Your answer must contain each line of the listing in which "Folksy" appears, copied in full.

• [Data listing]
---------------

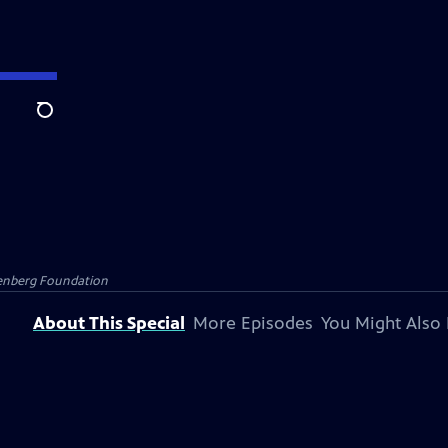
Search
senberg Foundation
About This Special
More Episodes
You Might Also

---------------

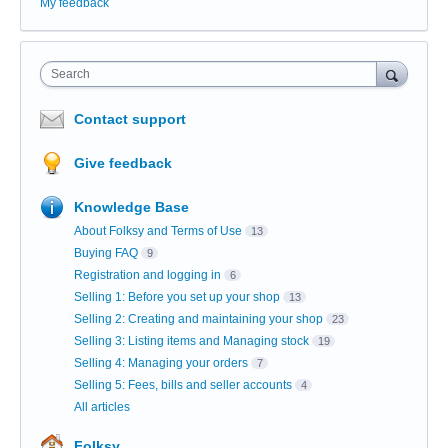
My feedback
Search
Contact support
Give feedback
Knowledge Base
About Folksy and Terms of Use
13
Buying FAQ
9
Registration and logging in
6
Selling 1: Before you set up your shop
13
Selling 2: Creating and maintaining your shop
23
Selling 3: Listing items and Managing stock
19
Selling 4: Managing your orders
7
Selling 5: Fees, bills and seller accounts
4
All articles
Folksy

---------------

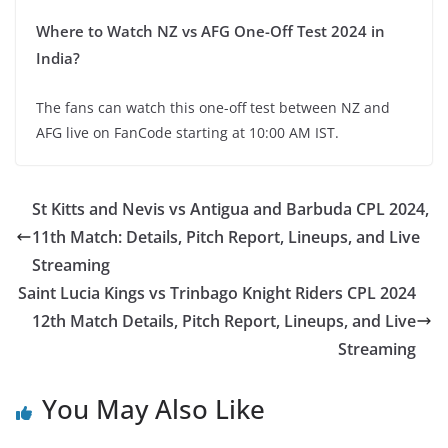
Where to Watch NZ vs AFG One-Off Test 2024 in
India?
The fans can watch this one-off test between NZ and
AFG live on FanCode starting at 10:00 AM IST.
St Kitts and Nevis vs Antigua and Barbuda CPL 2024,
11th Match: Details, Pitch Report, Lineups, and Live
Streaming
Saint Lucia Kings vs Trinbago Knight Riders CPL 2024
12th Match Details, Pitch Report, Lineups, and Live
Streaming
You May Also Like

---------------

• [Task result]
About Folksy and Terms of Use
Folksy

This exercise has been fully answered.